I got into opera because my daughter decided at age 4 that opera (particularly opera with very very high soprano parts) was girl music. She could not read. So, I had to read out the subtitles to her. And she would always see the subtitles coming and ask, “What is it saying now?” “It’s still saying I love you I love you I love you I love you.” It was pretty tedious. I also learned SOME opera is not for children. Don Giovanni for example. Not a good kid pick.

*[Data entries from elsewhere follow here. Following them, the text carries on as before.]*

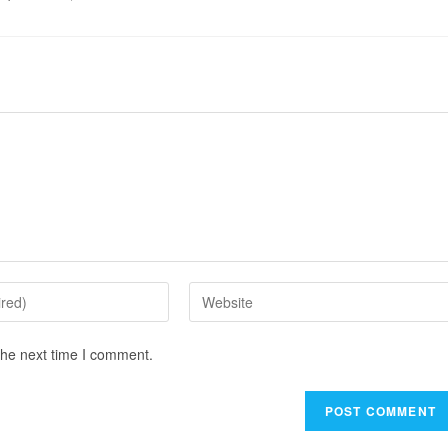
the next time I comment.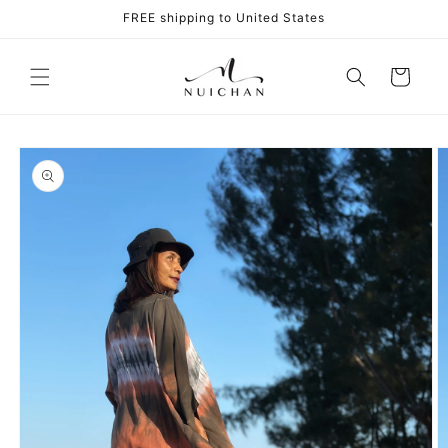
Skip to
FREE shipping to United States
content
Cart
Skip to
product
information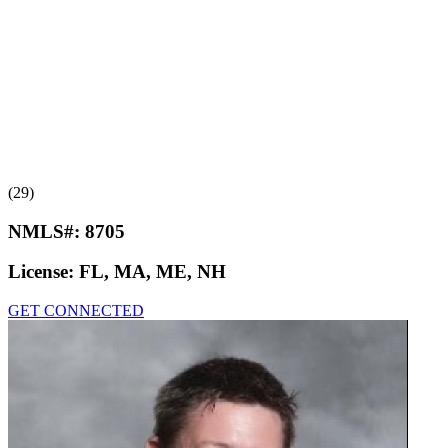
(29)
NMLS#:
8705
License:
FL, MA, ME, NH
GET CONNECTED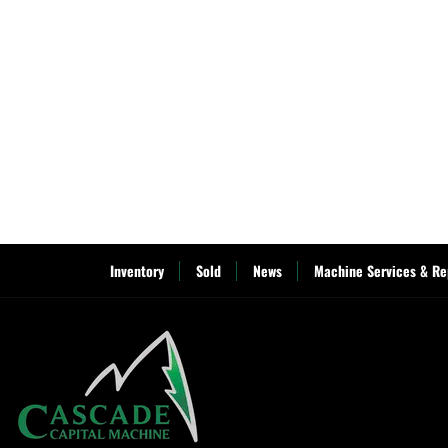
Inventory
Sold
News
Machine Services & Re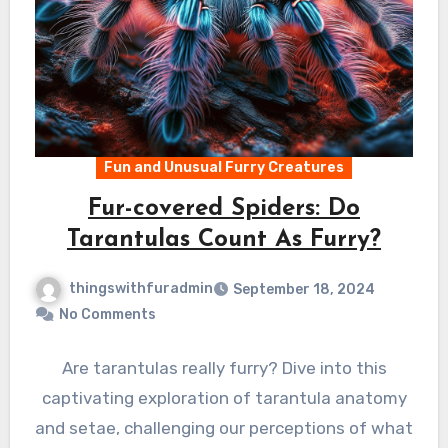
Fun and Unusual Furry Creatures
Fur-covered Spiders: Do
Tarantulas Count As Furry?
thingswithfuradmin
September 18, 2024
No Comments
Are tarantulas really furry? Dive into this
captivating exploration of tarantula anatomy
and setae, challenging our perceptions of what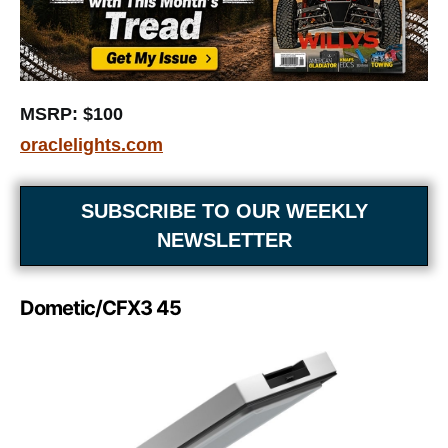
MSRP: $100
oraclelights.com
SUBSCRIBE TO OUR WEEKLY
NEWSLETTER
Dometic/CFX3 45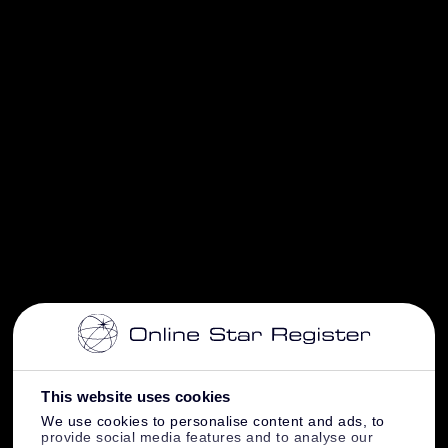
This website uses cookies
We use cookies to personalise content and ads, to
provide social media features and to analyse our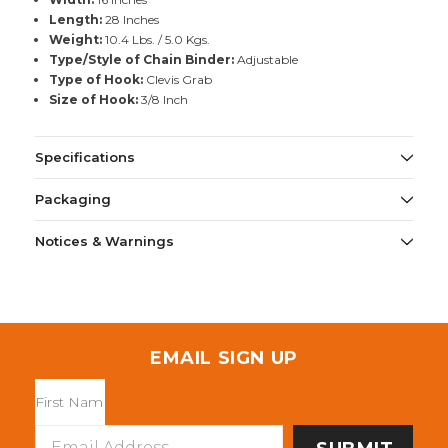
Length:
28 Inches
Weight:
10.4 Lbs. / 5.0 Kgs.
Type/Style of Chain Binder:
Adjustable
Type of Hook:
Clevis Grab
Size of Hook:
3/8 Inch
Specifications
Packaging
Notices & Warnings
EMAIL SIGN UP
Email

I would say most of it isn’t
For Netflix specifically, there’s a clear policy in place about what gets translated in the captioning. If a character is speaking a foreign language that we viewers aren’t meant to understand (e.g. our protagonist is kidnapped by Romanian or Russian or Dothraki or Klingon kidnappers who bellow incomprehensibly in the poor victim’s uncomprehending face), perhaps because the protagonist doesn’t understand it and we are meant, at that moment, to identify with the terror of not knowing exactly what those nefarious reprobates want, then Netflix will instruct the captioner to employ the {speaking Russian} or {bellowing in Dothraki} captions. In most other circumstances, Netflix’s policy is to include translation, and often that shows up in subtitles which show up whether or not you have captioning turned on; that’s called “forced narrative subtitles” by Netflix. In fact, when watching an English-original show in another dubbed language, any onscreen text that’s dramatically relevant or otherwise meant to be understandable by the viewer (signage, posters, onscreen text messages, etc.) will be translated in the forced narrative subtitles.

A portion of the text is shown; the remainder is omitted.